Transcribed page contents:
--

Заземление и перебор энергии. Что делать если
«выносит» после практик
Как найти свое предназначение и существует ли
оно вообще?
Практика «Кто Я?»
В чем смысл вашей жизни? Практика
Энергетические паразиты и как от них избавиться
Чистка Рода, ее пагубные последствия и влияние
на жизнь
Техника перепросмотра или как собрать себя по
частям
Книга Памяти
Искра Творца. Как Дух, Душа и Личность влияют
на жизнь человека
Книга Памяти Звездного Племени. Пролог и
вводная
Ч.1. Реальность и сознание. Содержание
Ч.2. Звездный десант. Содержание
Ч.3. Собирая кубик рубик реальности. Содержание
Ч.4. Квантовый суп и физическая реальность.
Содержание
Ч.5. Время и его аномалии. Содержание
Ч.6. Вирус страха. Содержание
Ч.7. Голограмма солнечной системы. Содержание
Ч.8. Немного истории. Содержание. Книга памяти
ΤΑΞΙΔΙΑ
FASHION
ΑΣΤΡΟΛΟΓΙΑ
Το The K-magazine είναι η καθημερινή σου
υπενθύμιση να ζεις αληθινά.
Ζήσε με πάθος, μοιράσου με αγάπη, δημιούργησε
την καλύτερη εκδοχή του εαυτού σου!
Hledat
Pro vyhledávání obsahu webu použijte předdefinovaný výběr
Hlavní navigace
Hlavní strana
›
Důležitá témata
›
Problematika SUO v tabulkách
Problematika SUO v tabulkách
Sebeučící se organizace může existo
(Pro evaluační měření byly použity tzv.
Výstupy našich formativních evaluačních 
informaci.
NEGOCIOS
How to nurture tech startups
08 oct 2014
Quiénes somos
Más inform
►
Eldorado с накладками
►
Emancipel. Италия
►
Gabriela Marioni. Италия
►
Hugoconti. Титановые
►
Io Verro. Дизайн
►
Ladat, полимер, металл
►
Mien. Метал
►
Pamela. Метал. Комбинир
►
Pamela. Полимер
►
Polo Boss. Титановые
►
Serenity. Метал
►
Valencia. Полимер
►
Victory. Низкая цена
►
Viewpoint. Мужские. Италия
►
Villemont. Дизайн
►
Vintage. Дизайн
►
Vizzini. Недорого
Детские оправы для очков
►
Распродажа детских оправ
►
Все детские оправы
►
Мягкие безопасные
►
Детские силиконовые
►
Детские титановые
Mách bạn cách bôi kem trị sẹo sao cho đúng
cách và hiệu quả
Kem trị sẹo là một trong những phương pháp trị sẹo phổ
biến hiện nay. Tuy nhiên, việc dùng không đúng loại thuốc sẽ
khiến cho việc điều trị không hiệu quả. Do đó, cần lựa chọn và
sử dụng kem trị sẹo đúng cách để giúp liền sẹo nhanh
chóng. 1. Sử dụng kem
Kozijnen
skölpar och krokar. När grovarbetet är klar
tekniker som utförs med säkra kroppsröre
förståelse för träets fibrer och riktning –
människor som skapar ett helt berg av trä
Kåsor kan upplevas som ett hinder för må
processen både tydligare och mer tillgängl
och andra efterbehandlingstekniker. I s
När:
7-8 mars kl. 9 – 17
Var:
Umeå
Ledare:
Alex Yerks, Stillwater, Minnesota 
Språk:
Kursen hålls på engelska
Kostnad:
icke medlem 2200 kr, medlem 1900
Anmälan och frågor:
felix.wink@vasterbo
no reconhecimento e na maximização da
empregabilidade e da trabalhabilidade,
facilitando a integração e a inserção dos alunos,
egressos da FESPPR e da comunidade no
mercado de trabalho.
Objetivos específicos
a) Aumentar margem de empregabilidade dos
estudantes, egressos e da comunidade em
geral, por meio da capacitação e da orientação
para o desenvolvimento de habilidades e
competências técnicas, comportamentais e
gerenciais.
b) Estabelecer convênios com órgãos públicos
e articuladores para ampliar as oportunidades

--

Task brief:
An exact copy of all the records is the only acceptable answer.

Answer to this task:
Заземление и перебор энергии. Что делать если
«выносит» после практик
Как найти свое предназначение и существует ли
оно вообще?
Практика «Кто Я?»
В чем смысл вашей жизни? Практика
Энергетические паразиты и как от них избавиться
Чистка Рода, ее пагубные последствия и влияние
на жизнь
Техника перепросмотра или как собрать себя по
частям
Книга Памяти
Искра Творца. Как Дух, Душа и Личность влияют
на жизнь человека
Книга Памяти Звездного Племени. Пролог и
вводная
Ч.1. Реальность и сознание. Содержание
Ч.2. Звездный десант. Содержание
Ч.3. Собирая кубик рубик реальности. Содержание
Ч.4. Квантовый суп и физическая реальность.
Содержание
Ч.5. Время и его аномалии. Содержание
Ч.6. Вирус страха. Содержание
Ч.7. Голограмма солнечной системы. Содержание
Ч.8. Немного истории. Содержание. Книга памяти
ΤΑΞΙΔΙΑ
FASHION
ΑΣΤΡΟΛΟΓΙΑ
Το The K-magazine είναι η καθημερινή σου
υπενθύμιση να ζεις αληθινά.
Ζήσε με πάθος, μοιράσου με αγάπη, δημιούργησε
την καλύτερη εκδοχή του εαυτού σου!
Hledat
Pro vyhledávání obsahu webu použijte předdefinovaný výběr
Hlavní navigace
Hlavní strana
›
Důležitá témata
›
Problematika SUO v tabulkách
Problematika SUO v tabulkách
Sebeučící se organizace může existo
(Pro evaluační měření byly použity tzv.
Výstupy našich formativních evaluačních 
informaci.
NEGOCIOS
How to nurture tech startups
08 oct 2014
Quiénes somos
Más inform
►
Eldorado с накладками
►
Emancipel. Италия
►
Gabriela Marioni. Италия
►
Hugoconti. Титановые
►
Io Verro. Дизайн
►
Ladat, полимер, металл
►
Mien. Метал
►
Pamela. Метал. Комбинир
►
Pamela. Полимер
►
Polo Boss. Титановые
►
Serenity. Метал
►
Valencia. Полимер
►
Victory. Низкая цена
►
Viewpoint. Мужские. Италия
►
Villemont. Дизайн
►
Vintage. Дизайн
►
Vizzini. Недорого
Детские оправы для очков
►
Распродажа детских оправ
►
Все детские оправы
►
Мягкие безопасные
►
Детские силиконовые
►
Детские титановые
Mách bạn cách bôi kem trị sẹo sao cho đúng
cách và hiệu quả
Kem trị sẹo là một trong những phương pháp trị sẹo phổ
biến hiện nay. Tuy nhiên, việc dùng không đúng loại thuốc sẽ
khiến cho việc điều trị không hiệu quả. Do đó, cần lựa chọn và
sử dụng kem trị sẹo đúng cách để giúp liền sẹo nhanh
chóng. 1. Sử dụng kem
Kozijnen
skölpar och krokar. När grovarbetet är klar
tekniker som utförs med säkra kroppsröre
förståelse för träets fibrer och riktning –
människor som skapar ett helt berg av trä
Kåsor kan upplevas som ett hinder för må
processen både tydligare och mer tillgängl
och andra efterbehandlingstekniker. I s
När:
7-8 mars kl. 9 – 17
Var:
Umeå
Ledare:
Alex Yerks, Stillwater, Minnesota 
Språk:
Kursen hålls på engelska
Kostnad:
icke medlem 2200 kr, medlem 1900
Anmälan och frågor:
felix.wink@vasterbo
no reconhecimento e na maximização da
empregabilidade e da trabalhabilidade,
facilitando a integração e a inserção dos alunos,
egressos da FESPPR e da comunidade no
mercado de trabalho.
Objetivos específicos
a) Aumentar margem de empregabilidade dos
estudantes, egressos e da comunidade em
geral, por meio da capacitação e da orientação
para o desenvolvimento de habilidades e
competências técnicas, comportamentais e
gerenciais.
b) Estabelecer convênios com órgãos públicos
e articuladores para ampliar as oportunidades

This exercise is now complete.